GIVEN DATA:
^^^^^^^^

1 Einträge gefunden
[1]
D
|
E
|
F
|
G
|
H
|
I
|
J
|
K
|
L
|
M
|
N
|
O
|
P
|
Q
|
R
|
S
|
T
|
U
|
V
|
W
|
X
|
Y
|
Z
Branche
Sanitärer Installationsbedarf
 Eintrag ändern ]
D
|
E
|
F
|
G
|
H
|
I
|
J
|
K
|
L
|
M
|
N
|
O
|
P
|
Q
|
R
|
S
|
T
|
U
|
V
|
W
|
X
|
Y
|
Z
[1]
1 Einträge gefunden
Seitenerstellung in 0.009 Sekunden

^^^^^^^^

TASK DIRECTIONS: Write the listing out again, word for word.

ANSWER BOX:
1 Einträge gefunden
[1]
D
|
E
|
F
|
G
|
H
|
I
|
J
|
K
|
L
|
M
|
N
|
O
|
P
|
Q
|
R
|
S
|
T
|
U
|
V
|
W
|
X
|
Y
|
Z
Branche
Sanitärer Installationsbedarf
 Eintrag ändern ]
D
|
E
|
F
|
G
|
H
|
I
|
J
|
K
|
L
|
M
|
N
|
O
|
P
|
Q
|
R
|
S
|
T
|
U
|
V
|
W
|
X
|
Y
|
Z
[1]
1 Einträge gefunden
Seitenerstellung in 0.009 Sekunden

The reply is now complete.